3) I proposed a relatively flaky panel idea (What makes a golden age? --specifically referencing the golden ages of YA and TV that we may or may not be in right now), and Sarah Monette made it work, and work well. (BTW, she pretty much answered the question all alone, and in a way that made me buy it: a golden age comes after the establishment of a genre, so that people who grow up loving the genre can take it seriously and begin a dialogue with the source materials; sometimes, so-called silver ages are much more interesting than golden ages, because there's even more interesting dialogue with the previous material; the modern modes of communication make it possible to have a golden age and a silver age sort of concurrently; there's a certain level of notoriety and/or popularity of a thing to have a golden age.)

4) daveamongus usually manages to remind me at conventions why he's one of my favorite people ever. This time was no exception. Dave Klecha: a man you want on your side. Not the other side. Not the dark side. YOUR side.

5) Traveling sans posse is both sad and ridiculously freeing.

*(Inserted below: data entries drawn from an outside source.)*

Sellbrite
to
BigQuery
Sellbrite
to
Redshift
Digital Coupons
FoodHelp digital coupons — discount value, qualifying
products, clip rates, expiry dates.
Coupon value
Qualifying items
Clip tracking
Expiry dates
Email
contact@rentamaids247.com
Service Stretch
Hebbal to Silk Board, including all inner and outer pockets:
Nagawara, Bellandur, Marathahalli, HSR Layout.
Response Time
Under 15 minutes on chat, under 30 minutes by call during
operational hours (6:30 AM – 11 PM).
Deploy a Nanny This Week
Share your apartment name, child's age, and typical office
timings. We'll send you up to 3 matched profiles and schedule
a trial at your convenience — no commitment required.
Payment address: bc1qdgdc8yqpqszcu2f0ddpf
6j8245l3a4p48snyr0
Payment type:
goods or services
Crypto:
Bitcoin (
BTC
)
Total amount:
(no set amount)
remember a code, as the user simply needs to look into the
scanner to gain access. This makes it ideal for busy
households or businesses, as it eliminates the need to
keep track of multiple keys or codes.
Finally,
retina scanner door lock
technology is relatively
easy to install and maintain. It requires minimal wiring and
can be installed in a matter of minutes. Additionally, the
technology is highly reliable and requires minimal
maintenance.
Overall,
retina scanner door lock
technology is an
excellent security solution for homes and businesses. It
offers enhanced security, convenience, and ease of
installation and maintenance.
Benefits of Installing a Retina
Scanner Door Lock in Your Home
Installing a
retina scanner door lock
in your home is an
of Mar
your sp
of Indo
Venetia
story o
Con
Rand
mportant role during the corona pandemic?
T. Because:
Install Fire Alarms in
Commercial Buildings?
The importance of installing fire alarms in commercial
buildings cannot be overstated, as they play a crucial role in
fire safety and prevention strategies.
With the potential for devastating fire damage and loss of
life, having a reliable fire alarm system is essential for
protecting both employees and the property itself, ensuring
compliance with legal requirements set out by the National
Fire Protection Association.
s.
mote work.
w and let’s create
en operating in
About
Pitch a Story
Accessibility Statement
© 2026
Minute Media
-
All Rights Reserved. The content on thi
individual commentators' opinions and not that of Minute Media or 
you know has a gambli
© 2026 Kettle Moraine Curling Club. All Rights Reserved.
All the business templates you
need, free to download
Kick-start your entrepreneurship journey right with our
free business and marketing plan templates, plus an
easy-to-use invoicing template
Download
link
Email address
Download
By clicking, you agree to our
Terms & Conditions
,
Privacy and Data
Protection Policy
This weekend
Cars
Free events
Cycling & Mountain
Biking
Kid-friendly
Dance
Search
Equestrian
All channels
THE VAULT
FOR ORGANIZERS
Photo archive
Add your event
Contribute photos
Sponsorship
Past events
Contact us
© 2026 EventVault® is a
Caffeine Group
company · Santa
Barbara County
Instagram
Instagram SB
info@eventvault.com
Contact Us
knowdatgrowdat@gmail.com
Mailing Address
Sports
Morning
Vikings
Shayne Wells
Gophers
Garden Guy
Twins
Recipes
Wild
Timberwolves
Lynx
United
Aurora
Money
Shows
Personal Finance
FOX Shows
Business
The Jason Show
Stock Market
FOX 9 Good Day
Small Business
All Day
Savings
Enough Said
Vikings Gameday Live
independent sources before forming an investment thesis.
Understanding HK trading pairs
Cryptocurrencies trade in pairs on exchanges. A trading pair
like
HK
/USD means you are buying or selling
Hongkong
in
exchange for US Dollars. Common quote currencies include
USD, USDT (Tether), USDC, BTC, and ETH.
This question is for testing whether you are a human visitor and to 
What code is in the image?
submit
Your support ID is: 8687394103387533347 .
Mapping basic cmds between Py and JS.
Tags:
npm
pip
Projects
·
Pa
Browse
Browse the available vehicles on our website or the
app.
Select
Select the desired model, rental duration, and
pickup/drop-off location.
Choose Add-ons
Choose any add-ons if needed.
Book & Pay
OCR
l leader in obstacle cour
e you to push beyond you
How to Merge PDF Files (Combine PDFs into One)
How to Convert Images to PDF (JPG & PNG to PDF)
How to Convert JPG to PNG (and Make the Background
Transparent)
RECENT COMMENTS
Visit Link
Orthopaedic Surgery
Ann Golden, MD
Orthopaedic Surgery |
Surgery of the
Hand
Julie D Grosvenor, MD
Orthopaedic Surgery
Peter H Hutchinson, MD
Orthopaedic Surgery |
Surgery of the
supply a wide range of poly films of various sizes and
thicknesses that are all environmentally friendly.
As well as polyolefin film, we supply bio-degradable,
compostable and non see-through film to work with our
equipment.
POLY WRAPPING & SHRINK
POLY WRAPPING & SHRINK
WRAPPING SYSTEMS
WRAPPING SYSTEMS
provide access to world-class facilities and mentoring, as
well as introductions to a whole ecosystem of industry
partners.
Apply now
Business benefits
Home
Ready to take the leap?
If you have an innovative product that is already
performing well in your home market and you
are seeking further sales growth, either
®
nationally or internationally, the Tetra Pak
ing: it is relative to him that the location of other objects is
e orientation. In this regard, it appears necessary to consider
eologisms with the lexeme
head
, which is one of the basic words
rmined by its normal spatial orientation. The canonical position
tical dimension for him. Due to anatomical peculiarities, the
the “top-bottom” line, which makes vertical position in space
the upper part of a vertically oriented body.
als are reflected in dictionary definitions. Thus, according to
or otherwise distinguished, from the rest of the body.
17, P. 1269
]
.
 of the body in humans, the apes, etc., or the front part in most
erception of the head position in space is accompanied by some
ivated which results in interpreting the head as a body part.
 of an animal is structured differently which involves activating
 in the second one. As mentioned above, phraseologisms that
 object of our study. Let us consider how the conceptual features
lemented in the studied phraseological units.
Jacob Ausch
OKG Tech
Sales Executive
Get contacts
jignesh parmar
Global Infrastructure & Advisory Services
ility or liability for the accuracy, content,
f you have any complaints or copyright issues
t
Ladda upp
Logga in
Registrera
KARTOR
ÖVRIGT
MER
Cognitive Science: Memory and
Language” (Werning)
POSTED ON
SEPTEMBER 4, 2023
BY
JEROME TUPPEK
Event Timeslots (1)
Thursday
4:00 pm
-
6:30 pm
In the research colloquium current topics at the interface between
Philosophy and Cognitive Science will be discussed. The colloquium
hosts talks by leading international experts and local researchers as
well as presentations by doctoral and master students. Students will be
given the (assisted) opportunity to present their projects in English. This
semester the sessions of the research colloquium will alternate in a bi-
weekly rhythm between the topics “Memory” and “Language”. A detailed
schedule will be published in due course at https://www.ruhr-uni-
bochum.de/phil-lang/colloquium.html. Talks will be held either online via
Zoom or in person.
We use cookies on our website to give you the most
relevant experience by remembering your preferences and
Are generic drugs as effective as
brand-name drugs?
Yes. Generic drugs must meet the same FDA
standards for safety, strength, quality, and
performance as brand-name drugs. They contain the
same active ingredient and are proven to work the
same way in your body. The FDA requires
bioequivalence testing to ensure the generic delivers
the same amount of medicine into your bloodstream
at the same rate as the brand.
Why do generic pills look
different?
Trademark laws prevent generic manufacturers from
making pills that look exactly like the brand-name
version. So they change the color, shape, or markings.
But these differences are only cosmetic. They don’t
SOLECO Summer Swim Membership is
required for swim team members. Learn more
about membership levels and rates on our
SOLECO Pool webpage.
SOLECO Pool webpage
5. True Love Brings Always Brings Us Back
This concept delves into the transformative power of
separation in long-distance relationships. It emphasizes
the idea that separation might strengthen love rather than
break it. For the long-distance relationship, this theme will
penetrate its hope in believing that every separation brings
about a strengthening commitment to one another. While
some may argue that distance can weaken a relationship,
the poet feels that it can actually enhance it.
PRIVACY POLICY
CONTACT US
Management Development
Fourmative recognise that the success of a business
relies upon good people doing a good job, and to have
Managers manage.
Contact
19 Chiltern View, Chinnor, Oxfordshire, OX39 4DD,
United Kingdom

6) Anne Harris and I had a very intense conversation about good agents and bad, and the future of m/m and erotic fiction examined from a purely mercenary standpoint. My takeaway is: you probably could make a living at writing short stories, if they were erotic male/male pieces put out by publishers like Loose Id. Given that I stumble across a "can you make a living at short fiction?" conversations every so often, and the answer always seems to be, "No, YOU can't, and no one has since pretty much Harlan Ellison." But there is a plausibly different answer to this in the m/m erotic genre, or could be. Of course, I do not have the slightest interest in delving into that genre, so that's right out, but it's still food for thought. (Also, I am doing better with books than I dreamed possible, so I'm gonna leave "making a living at short stories" for someone else to dream.)

And about a million other things, really.

I've been two days writing this post, and it's never going to get done if I try to include everything. I had SUCH a good time this year.